21.Juni 1996
Wenig Licht und viel SchattenSicher, es hätte schlimmer kommen können. Doch herausgekommen ist auch jetzt nur ein fauler Kompromiß, den wieder einmal die BAföG-EmpfängerInnen zu bezahlen haben. Die Rede ist von jenem Verhandlungsergebnis zwischen Bund und Ländern vom 13. Juni, mit dem endlich ein Schlußstrich unter die unsäglichen BAföGzins-Vorstellungen des Bundesbildungsministers Rüttgers gezogen wurde. Doch nicht einmal die Zinsen sind vollständig vom Tisch. Wieder einmal haben die Finanz- über die BildungspolitikerInnen gesiegt.

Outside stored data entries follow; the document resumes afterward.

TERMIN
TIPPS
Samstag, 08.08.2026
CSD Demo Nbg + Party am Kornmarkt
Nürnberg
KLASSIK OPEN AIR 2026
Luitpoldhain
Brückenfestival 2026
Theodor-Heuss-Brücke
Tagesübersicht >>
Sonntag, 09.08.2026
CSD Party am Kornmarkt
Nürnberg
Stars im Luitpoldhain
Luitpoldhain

Die Verhandlungen waren von Anfang an schwierig gewesen. Zum einen mußte Bildungsminister Rüttgers die Chance gegeben werden, sich von seinen Vorstellungen zu verabschieden, ohne das Gesicht zu verlieren und zum anderen mußte dringend Geld in die Kassen des Ministeriums.

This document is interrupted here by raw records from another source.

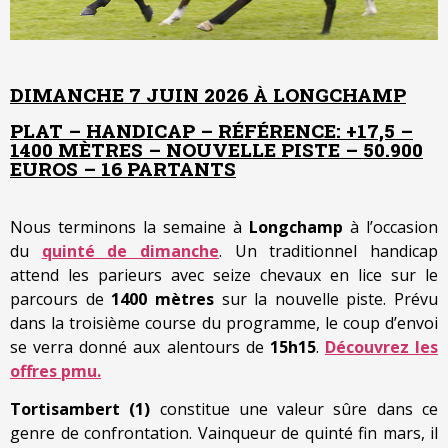
DIMANCHE 7 JUIN 2026 À LONGCHAMP
PLAT – HANDICAP – RÉFÉRENCE: +17,5 –
1400 MÈTRES – NOUVELLE PISTE – 50.900
EUROS – 16 PARTANTS
Nous terminons la semaine à
Longchamp
à l’occasion
du
quinté de dimanche
. Un traditionnel handicap
attend les parieurs avec seize chevaux en lice sur le
parcours de
1400 mètres
sur la nouvelle piste. Prévu
dans la troisième course du programme, le coup d’envoi
se verra donné aux alentours de
15h15
.
Découvrez les
offres pmu.
Tortisambert (1)
constitue une valeur sûre dans ce
genre de confrontation. Vainqueur de quinté fin mars, il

Nur Regelstudienzeit zinsfrei Herausgekommen ist nun folgender Kompromiß:
- Der Darlehnsanteil beim BAföG bleibt in der Regelstudienzeit zinsfrei. (Dies ist das einzig positive Ergebnis, das erzielt wurde)
- Nach der Regelstudienzeit, die im übrigen in der Regel um ein Semester verkürzt wird, erfolgt die Vergabe von BAföG nur als Volldarlehn, das marktüblich verzinst werden muß.
- Dies bedeutet, daß die bisher von allen Parteien und Verbänden als sehr sinnvoll erachtete Studienabschlußförderung ersatzlos entfällt, da die Studierenden ja jetzt auf ein Darlehn zurückgreifen können.
- Damit das Darlehn auch so richtig teuer wird, muß es bereits vom ersten Tag an verzinst werden und der Staat wird nur in sozialen Härtefällen einspringen. Bei den bisherigen Vorstellungen waren noch mehrere Jahre vorgesehen, in denen der Staat die Zinszahlungen übernehmen wollte.
Bleibt diesbezüglich nur zu hoffen, daß es diesem kleinen "Zinsmodell" genau so ergeht wie dem ähnlich gelagerten in Frankreich. Dort wurde es einfach von den Studierenden ignoriert und soll demnächst abgeschafft werden. Doch über die eigenen nationalen Grenzen zu schauen und aus den Fehlern anderer zu lernen, war noch nie die Sache deutscher PolitikerInnen.Keine Erhöhung der Bedarfssätze - Statt der vorgesehenen Anhebung der Freibeträge und Bedarfssätze um 6%, werden nur die Freibeträge um 3% angehoben. Dies bedeutet, daß die BAföG-EmpfängerInnen wieder einmal einen realen Kaufkraftverlust hinnehmen müssen, da nicht einmal die Inflation ausgeglichen wird.
- Bis 1998 wollen sich Bund und Länder auf eine Strukturreform des BAföG einigen, deren wesentliche Grundlage das sog. "Drei-Körbe-Modell" der KultusministerInnenkonferenz und die Vorstellungen des bayerischen Bildungsministers Zehetmaier bilden soll. Besonders letztere sollen Einsparungen in Milliardenhöhe bis 1999 einbringen. Dies soll dadurch erreicht werden, daß alle Studierenden Leistungsnachweise erbringen müssen, um in den Genuß von Kindergeld und anderen staatlichen Leistungen zu kommen.
Wie wir die derzeitigen BildungspolitikerInnen kennen, ist auch von diesen "Reformbestrebungen" nicht allzuviel zu erwarten.
Schlacht verloren - Studis bezahlen: Bildungsminister Rüttgers
Dies zeigt sich insbesondere darin, daß die SPD über keine eigenen bildungspolitischen Ideen verfügt. Die Debatte wird derzeit (und wohl auch in naher Zukunft) nur durch Vorschläge der CDU/CSU bestimmt. Ob es nun Zinsen beim BAföG, das "Drei-Körbe-Modell" oder die bayerischen Vorschläge sind, die finanzielle Situation von Studierenden wird weiter verschlechtert und die SPD steht ratlos daneben.